Aside from political cartoons, Garrison does Cubo-Futurist paintings. For several years, he was represented by Bigfork's ARTfusion gallery, until Internet trolls began harassing the owners of the gallery.

=== 2017 antisemitic cartoon controversy ===
The Anti-Defamation League found Garrison's 2017 cartoon which was commissioned by Mike Cernovich, that depicted a withered green hand, coming out of a coat sleeve labeled "Rothschilds" with a yellow-triangle cufflink, as puppet master to George Soros who in turn controls puppets H. R. McMaster and David Petraeus, to be antisemitic. Garrison replied "All of this is not conspiracy theory, it is historical fact. Yet nowadays anyone who even mentions the 'R' word is smeared as anti-Semitic. Now they want any criticism of George Soros to be silenced by the same means."

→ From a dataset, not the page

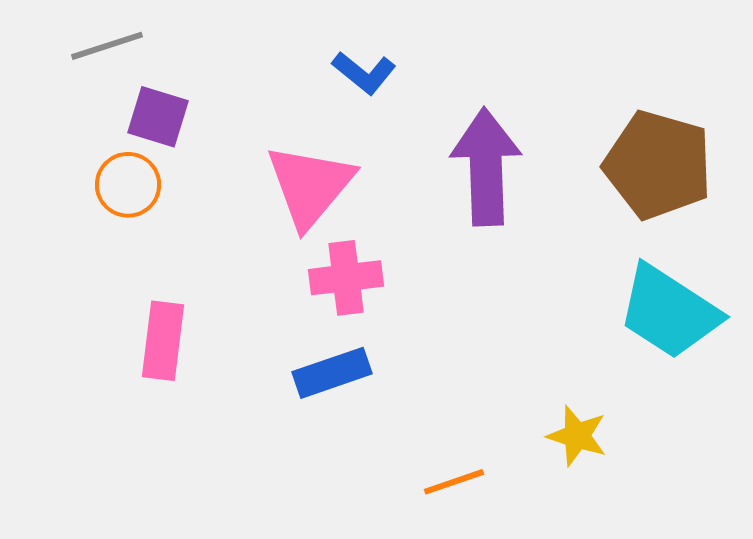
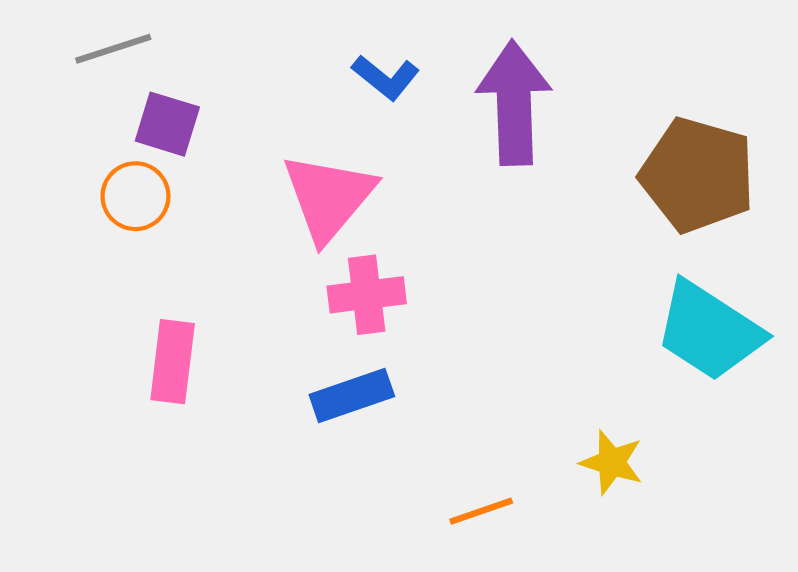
purple arrow: (486, 167) -> (514, 103), moved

On July 7, 2019, Garrison was invited to the White House for a "Social Media Summit", but following complaints from the Anti-Defamation League and others over the 2017 comic, he was then subsequently uninvited four days later (July 11). In July 2020, Garrison sued the ADL for defamation claiming the situation over the 2017 comic cost him "embarrassment, humiliation, mental suffering, anguish, injury to his name and professional reputation." Garrison was seeking $10.35 million in damages from the ADL. One of ADL's defences was that a Virginia court had no jurisdiction, as it was domiciled in the District of Columbia. The suit was ordered dismissed on April 15, 2021, after the parties had stipulated and agreed to dismissal of the action with prejudice, with each party to bear its own costs.

== Personal life ==
Garrison married Christine (Tina) Norton, an artist and illustrator, in 1982. In 2009, Garrison and his wife moved to Lakeside, Montana from Seattle. As of 2016, Garrison resides in Lakeside. In late September 2021, Tina Garrison revealed that the couple had had COVID-19 for several weeks, characterizing it as a "rough time", but both refused to seek professional medical treatment or hospitalization, instead choosing to treat it with ivermectin and beetroot juice.